[WORK INSTRUCTION]:
Scan the data and please report how many lines include the word "Agra". Leave out everything but the number.

· · · · ·

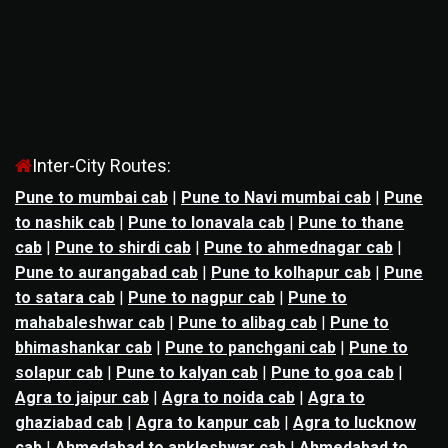
Inter-City Routes:
Pune to mumbai cab
|
Pune to Navi mumbai cab
|
Pune
to nashik cab
|
Pune to lonavala cab
|
Pune to thane
cab
|
Pune to shirdi cab
|
Pune to ahmednagar cab
|
Pune to aurangabad cab
|
Pune to kolhapur cab
|
Pune
to satara cab
|
Pune to nagpur cab
|
Pune to
mahabaleshwar cab
|
Pune to alibag cab
|
Pune to
bhimashankar cab
|
Pune to panchgani cab
|
Pune to
solapur cab
|
Pune to kalyan cab
|
Pune to goa cab
|
Agra to jaipur cab
|
Agra to noida cab
|
Agra to
ghaziabad cab
|
Agra to kanpur cab
|
Agra to lucknow
cab
|
Ahmedabad to ankleshwar cab
|
Ahmedabad to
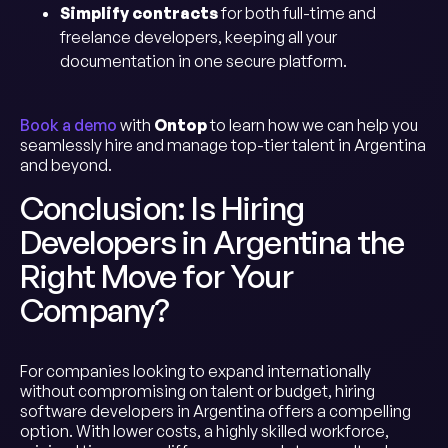
Simplify contracts
for both full-time and
freelance developers, keeping all your
documentation in one secure platform.
Book a demo
with
Ontop
to learn how we can help you
seamlessly hire and manage top-tier talent in Argentina
and beyond.
Conclusion: Is Hiring
Developers in Argentina the
Right Move for Your
Company?
For companies looking to expand internationally
without compromising on talent or budget, hiring
software developers in Argentina offers a compelling
option. With lower costs, a highly skilled workforce,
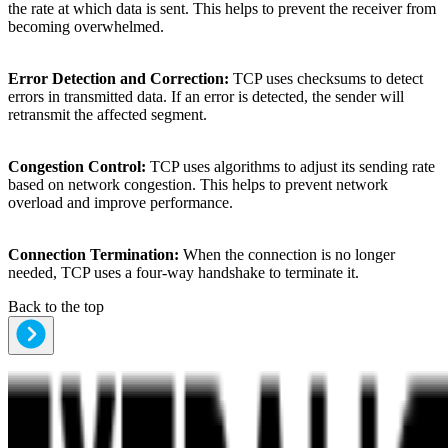
the rate at which data is sent. This helps to prevent the receiver from
becoming overwhelmed.
Error Detection and Correction:
TCP uses checksums to detect
errors in transmitted data. If an error is detected, the sender will
retransmit the affected segment.
Congestion Control:
TCP uses algorithms to adjust its sending rate
based on network congestion. This helps to prevent network
overload and improve performance.
Connection Termination:
When the connection is no longer
needed, TCP uses a four-way handshake to terminate it.
Back to the top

· · · · ·

[PROBLEM SOLUTION]:
5